Conference interviews often do take place in hotel rooms, and frequently involve the candidate perched on the end of a bed like an ugly-suited sex worker who has a bad feeling about this one. That “interrupting” and “challenging” is, in real life, the wretched act of fielding increasingly hostile questions from a bored tribunal, the idea being that only when you vanquish them may you then join their ranks.
The idea of doing this for fun—even with full consummation between consenting adults—is truly macabre. For a normal person, this would be like sex-playing the act of getting sentenced to prison. “I’m the judge, and I’ve just put you away for the nonviolent crime of your choice. I see you sitting pathetically on the bench, surrounded by your wailing offspring, and I say: Justice is served. Then we see what happens.”
Because the academic conference interview isn’t merely “fraught with tension.” Search committees wield complete power over hapless Ph.D.s who are desperate for these jobs, because they often mean the difference between a middle-class existence and food stamps. Sexy, I know.

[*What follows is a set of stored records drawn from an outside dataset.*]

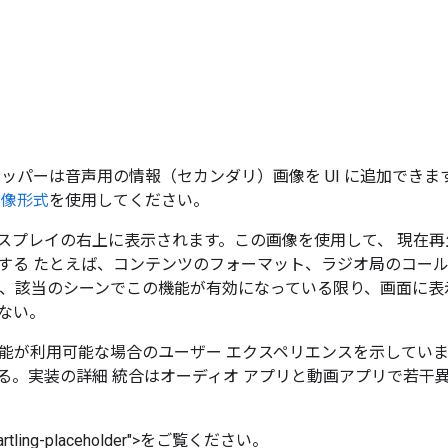
ロッパーは音声用の情報（セカンダリ）画像を UI に追加でき
画像形式
を使用してください。
スプレイの右上に表示されます。この画像を使用して、 現在
する たとえば、コンテンツのフォーマット、ラジオ局のコー
は、該当のシーンでこの機能が有効になっている限り、画面に表
ない。
能が利用可能な場合のユーザー エクスペリエンスを示していま
る。実装の詳細 統合はオーディオ アプリと動画アプリで若干
smartling-placeholder">をご覧ください。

Luckily, in true self-reflective scholarly fashion, the mock interview maker-outer was, upon garnering his fame, contrite. The Chronicle of Higher Education’s career website, Vitae (where I am a regular contributor), got him to talk on the record, explaining that he was “ashamed” to reify “power structures and abuses toward which I harbor great opposition.” He then went so far as to amend the ad: “I understand now I have done a disservice to all scholars who are victim of these structures, and all those who will be victims of it in the future. I am sorry.” Although, really—should he be? Maybe the joke’s on the rest of us, because he had at least 10 sincere takers. And I’m sure it was by far the best interview any of them had.